PROBLEM
Keep every word of the listing and reproduce it exactly, but set aside any image found there.

RECORD SET

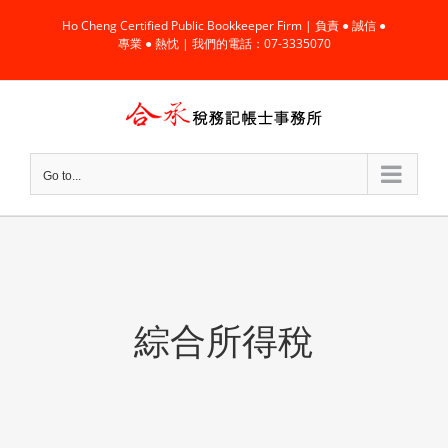
Skip
Ho Cheng Certified Public Bookkeeper Firm | 負責 ● 誠信 ●
to
專業 ● 熱忱 | 我們的電話：07-3335070
content
Go to...
綜合所得稅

RESULT FOR THIS TASK
Skip
Ho Cheng Certified Public Bookkeeper Firm | 負責 ● 誠信 ●
to
專業 ● 熱忱 | 我們的電話：07-3335070
content
Go to...
綜合所得稅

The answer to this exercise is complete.